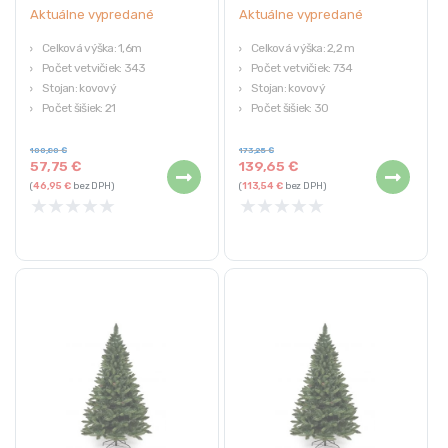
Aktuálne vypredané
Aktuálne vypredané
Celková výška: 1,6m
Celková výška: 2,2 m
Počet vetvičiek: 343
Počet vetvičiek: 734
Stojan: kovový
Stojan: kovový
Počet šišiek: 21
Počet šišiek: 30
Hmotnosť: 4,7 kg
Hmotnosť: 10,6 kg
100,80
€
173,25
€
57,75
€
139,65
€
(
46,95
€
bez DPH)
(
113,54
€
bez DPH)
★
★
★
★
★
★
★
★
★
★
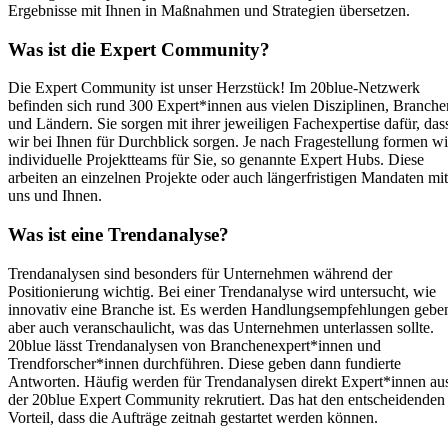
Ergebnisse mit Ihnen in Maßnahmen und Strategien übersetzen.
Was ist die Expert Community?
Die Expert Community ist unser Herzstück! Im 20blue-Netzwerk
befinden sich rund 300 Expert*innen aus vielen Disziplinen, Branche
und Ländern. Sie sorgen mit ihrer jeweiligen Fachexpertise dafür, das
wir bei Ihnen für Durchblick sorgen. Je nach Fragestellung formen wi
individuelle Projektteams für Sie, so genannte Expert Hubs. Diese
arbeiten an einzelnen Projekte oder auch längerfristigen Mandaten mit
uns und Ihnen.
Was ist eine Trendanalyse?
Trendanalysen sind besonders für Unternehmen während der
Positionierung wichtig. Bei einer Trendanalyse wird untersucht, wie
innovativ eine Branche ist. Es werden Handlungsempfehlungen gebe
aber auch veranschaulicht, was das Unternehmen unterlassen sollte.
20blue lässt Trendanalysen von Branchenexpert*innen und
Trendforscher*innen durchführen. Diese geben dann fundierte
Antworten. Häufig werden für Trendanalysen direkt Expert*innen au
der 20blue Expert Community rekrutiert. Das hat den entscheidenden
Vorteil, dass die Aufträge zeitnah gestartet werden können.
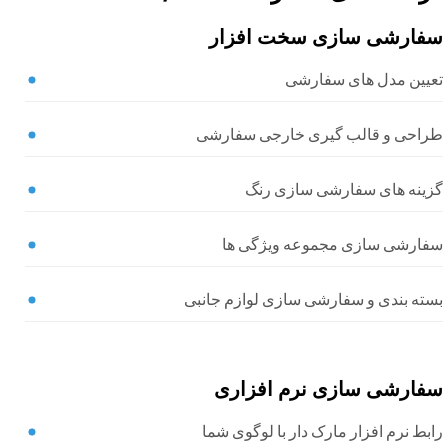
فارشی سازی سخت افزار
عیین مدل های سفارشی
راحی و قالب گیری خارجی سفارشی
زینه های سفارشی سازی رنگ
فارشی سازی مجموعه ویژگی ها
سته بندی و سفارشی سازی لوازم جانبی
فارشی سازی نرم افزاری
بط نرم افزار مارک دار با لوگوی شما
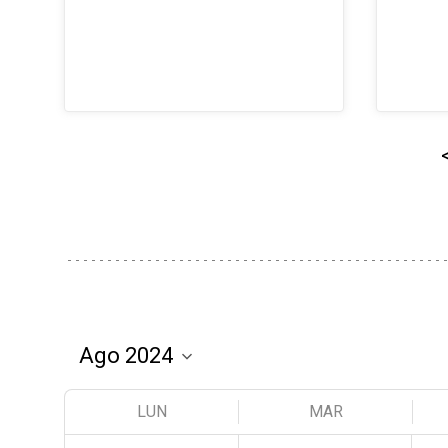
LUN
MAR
________________________
> _Task details_
Out of the material above, select every line that holds the string "Celková".

> _Response to the exercise_
Celková výška: 1,6m
Celková výška: 2,2 m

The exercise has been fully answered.